Heureusement, cette possibilité est des plus minces : avec ses larges victoires dans le caucus du Wyoming le 8 mars et lors de la primaire du Mississippi le 11 mars, Barack Obama a gagné plus de délégués qu’Hillary lors de ses victoire dans l’Ohio et au Texas la semaine dernière. Aujourd’hui, le sénateur métis reste largement en tête tant en nombre de délégués qu’en nombre de votes populaires.
Doug Ireland
Merci à Bakchich de transmettre à son collègue américain Doug Ireland mon exaspération devant son utilisation systématique de l’adjectif "métis" en référence au sénateur Obama (encore 2 fois dans cet article).
Ou alors, qu’il fasse systématiquement référence à H.Clinton comme "caucasienne".

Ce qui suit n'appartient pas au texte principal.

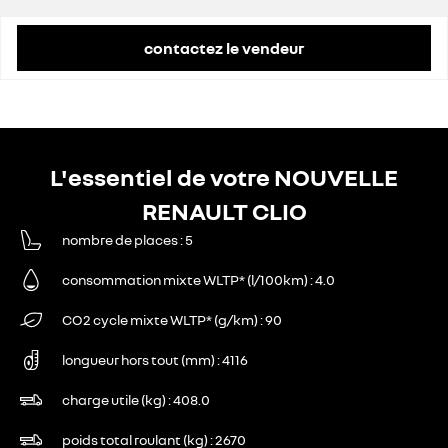
contactez le vendeur
L'essentiel de votre NOUVELLE
RENAULT CLIO
nombre de places
5
consommation mixte WLTP* (l/100km)
4.0
CO2 cycle mixte WLTP* (g/km)
90
longueur hors tout (mm)
4116
charge utile (kg)
408.0
poids total roulant (kg)
2670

C’est d’un pénible à lire, encore plus quand c’est répété dans un même article. Une fois, ça peut être une info pour les gens qui n’ont encore jamais entendu parler du sénateur Obama, mais systématiquement comme le fait Doug Ireland, c’est autre chose.
A7, étant moi-même métis (ou mulâtre pour être plus précis), je suis constamment surpris que les médias français se contentent d’imiter leurs homologues US. Barack Obama n’est pas noir !! Il n’est pas blanc non plus… Désolé si cela choque les gens qui n’arrivent à assimiler le fait qu’un être humain soit biracial.